Notre expérience avec des recherches collaboratives dans lesquelles les praticiens sont amenés à réaliser une investigation de terrain suggère que la place provisoire de chercheur qu’ils occupent alors, met en jeu la tension des différentes logiques et représente de ce fait un décalage à fort potentiel formateur. Les outils réflexifs proposés dans le cadre de formation qui s’articule à la recherche permettent une optimisation de ce potentiel en accompagnant l’appropriation qu’en font les praticiens par rapport à leurs parcours personnel et professionnel. Indépendamment de ses vertus formatrices, nous soutenons que l’activité d’investigation réalisée par des praticiens est susceptible de produire des connaissances comme cela est attendu de la recherche, au moins de celle qui s’éloigne du « credo de l’objectivité traditionnelle » (Ardoino, 1989). Il s’agit des connaissances situées sur les formes de solidarité informelle sur un territoire, sur le pouvoir d’agir des habitants. Le cumul de matériaux produit par les praticiens et la publicisation des analyses issues de ces matériaux – dans les milieux professionnels et académique – peut représenter une contribution importante pour bâtir un paradigme de l’intervention sociale qui prenne en compte les défis sociétaux et institutionnels auxquels est confronté ce champ de pratiques.
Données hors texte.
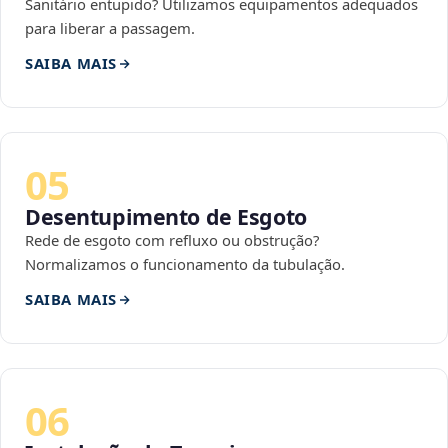
Sanitário entupido? Utilizamos equipamentos adequados
para liberar a passagem.
SAIBA MAIS
05
Desentupimento de Esgoto
Rede de esgoto com refluxo ou obstrução?
Normalizamos o funcionamento da tubulação.
SAIBA MAIS
06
Description d’un dispositif de recherche et de formation : les RAQ

À travers la description du dispositif de recherche-action-formation développée par notre équipe dans l’espace de la formation continue à l’Université Paris 13 - Sorbonne Paris Cité, nous tenterons de montrer en quoi consiste la recherche faite par les praticiens, comment celle-ci s’inscrit dans un cursus diplômant et comment s’opèrent les vertus formatrices de cet exercice.

Le dispositif de la recherche-action-qualifiante (RAQ) est née d’une collaboration avec trois Sauvegardes de l’enfance et de l’adolescence de trois départements du Grand-Ouest français et continue d’évoluer en fonction des nouvelles collaborations institutionnelles1. L’origine de chaque RAQ2 est la rencontre des chercheurs universitaires et des dirigeants d’associations d’action sociale autour des préoccupations communes concernant la nécessaire transformation des logiques d’action entre institutions et territoires : « de l’expertise individuelle à la compétence collective », de la logique descendante d’une maîtrise sur les autres et souvent à la place des autres (les « bénéficiaires ») à une logique d’action collective conduite avec les habitants, catalysant et mobilisant leurs savoirs et leur pouvoir d’agir. Des salariés souhaitant poursuivre leur formation3 et traversés par l’envie de faire évoluer leurs pratiques s’inscrivent dans ce dispositif qui les invite à faire « un pas de côté ».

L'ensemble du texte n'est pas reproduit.